The Companies’ practice is to recognize interest and/or penalties related to income tax matters as income tax expense in its combined financial statements. As of and for the six months ended April 30, 2013, no interest and penalties have been accrued in the combined balance sheet and no expense is reflected in the combined statement of operations. At April 30, 2013, federal and state tax returns for fiscal years ending October 31, 2009 and later are subject to future examination by the respective tax authorities.

7.  INCOME TAXES:

   The credit for income taxes from continuing operations is as follows:

       
  10/31/12  10/31/11  10/31/10 
Currently payable:      
                Federal $65,000  $0  ($5,000)
                State 2,000  2,000  2,000 
  67,000  2,000  (3,000)
Deferred:      
                Federal (680,000) (1,331,000) (1,995,000)
                State (659,000) 2,000  (185,000)
  (1,339,000) (1,329,000) (2,180,000)
Total ($1,272,000) ($1,327,000) ($2,183,000)

 

   A reconciliation between the amount computed using the statutory federal income tax rate of 34% and the actual credit for income taxes is as follows:

       
  10/31/12  10/31/11  10/31/10 
Computed at statutory rate ($845,000) ($1,330,000) ($2,039,000)
State income taxes, net of federal income tax (433,000) 2,000  (121,000)
Nondeductible expenses 1,000  1,000  (24,000)
Other 5,000  1,000 
   (Credit) provision for income taxes from continuing operations ($1,272,000) ($1,327,000) ($2,183,000)

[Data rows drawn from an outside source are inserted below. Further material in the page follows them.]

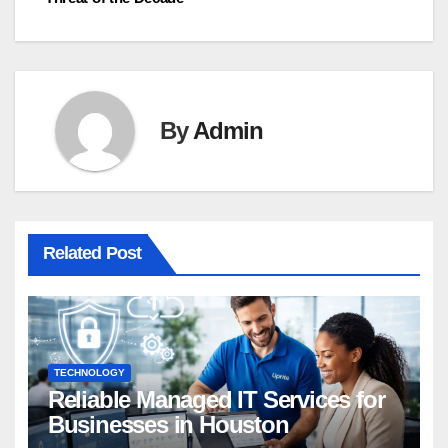
By
Admin
Related Post
TECHNOLOGY
Reliable Managed IT Services for
Businesses in Houston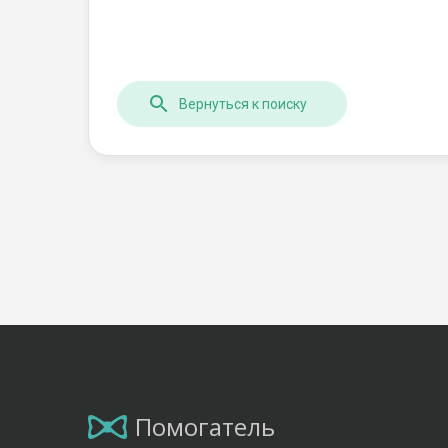
Вернуться к поиску
Помогатель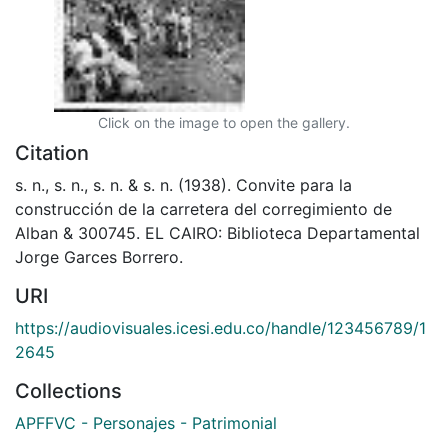
Click on the image to open the gallery.
Citation
s. n., s. n., s. n. & s. n. (1938). Convite para la
construcción de la carretera del corregimiento de
Alban & 300745. EL CAIRO: Biblioteca Departamental
Jorge Garces Borrero.
URI
https://audiovisuales.icesi.edu.co/handle/123456789/1
2645
Collections
APFFVC - Personajes - Patrimonial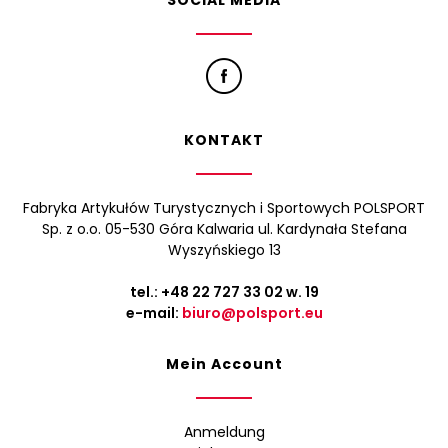
SOCIAL MEDIA
KONTAKT
Fabryka Artykułów Turystycznych i Sportowych POLSPORT
Sp. z o.o. 05-530 Góra Kalwaria ul. Kardynała Stefana
Wyszyńskiego 13
tel.:
+48 22 727 33 02
w. 19
e-mail:
biuro@polsport.eu
Mein Account
Anmeldung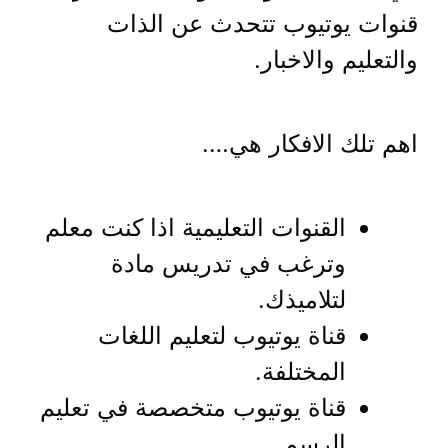
قنوات يوتيوب تتحدث عن الذات
والتعليم والاخبار.
اهم تلك الافكار هي….
القنوات التعليمية اذا كنت معلم
وترغب في تدريس مادة
لتلاميذك.
قناة يوتيوب لتعليم اللغات
المختلفة.
قناة يوتيوب متخصصة في تعليم
الرسم.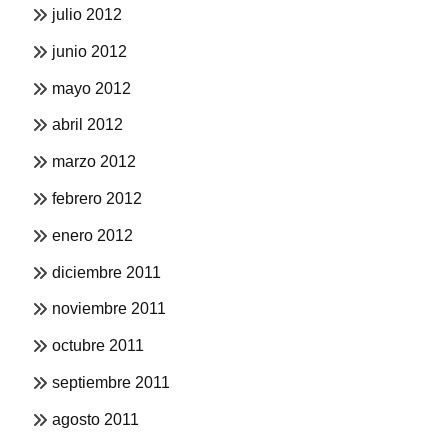
julio 2012
junio 2012
mayo 2012
abril 2012
marzo 2012
febrero 2012
enero 2012
diciembre 2011
noviembre 2011
octubre 2011
septiembre 2011
agosto 2011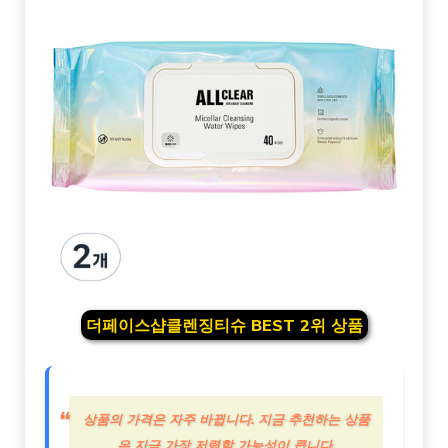
더페이스샵클렌징티슈 BEST 2위 상품
상품의 가격은 자주 바뀝니다. 지금 추천하는 상품
은 지금 가장 저렴할 가능성이 큽니다.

   The components of the deferred tax assets and liabilities as of October 31, 2012 and 2011 are as follows:

     
  10/31/12  10/31/11 
Deferred tax assets:    
        Accrued expenses 27,000  $27,000 
        Deferred income 158,000  147,000 
        Defined benefit pension 2,014,000  1,553,000 
        Asset impairment 1,408,000  2,132,000 
        AMT credit carryforward 424,000  364,000 
        Net operating losses 4,662,000  6,287,000 
        Valuation allowance (2,528,000) (2,778,000)
        Contribution carryforward 32,000  32,000 
        Stock options 164,000  164,000 
        Deferred tax asset 6,361,000  7,928,000 

 

     
  10/31/12  10/31/11 
Deferred tax liability:    
        Depreciation 6,777,000  9,398,000 
        Land basis 66,000  834,000 
  6,843,000  10,232,000 
     
        Deferred income tax liability, net $482,000  $2,304,000 

   At October 31, 2012, the Companies have approximately $424,000 of Alternative Minimum Tax (AMT) credit carryforward available to reduce future income taxes.  The AMT credit has no expiration date.

   At October 31, 2012, the Companies had available approximately $6,276,000 of federal net operating loss carryforwards which will expire from 2025 to 2032. The Companies also have state net operating loss carryforwards of approximately $25,305,000 that will expire from 2020 to 2032.  The Companies have recorded a valuation allowance against state net operating losses, which are not expected to be utilized.

   The Companies recognize interest and/or penalties related to income tax matters in income tax expense.

   At October 31, 2012, the Companies had unsettled federal tax returns for Fiscal 2009, 2010 and 2011 and unsettled state tax returns for Fiscal 2009, 2010 and 2011 for the states of Louisiana, Minnesota, New Jersey, Pennsylvania, South Carolina, Texas and Colorado.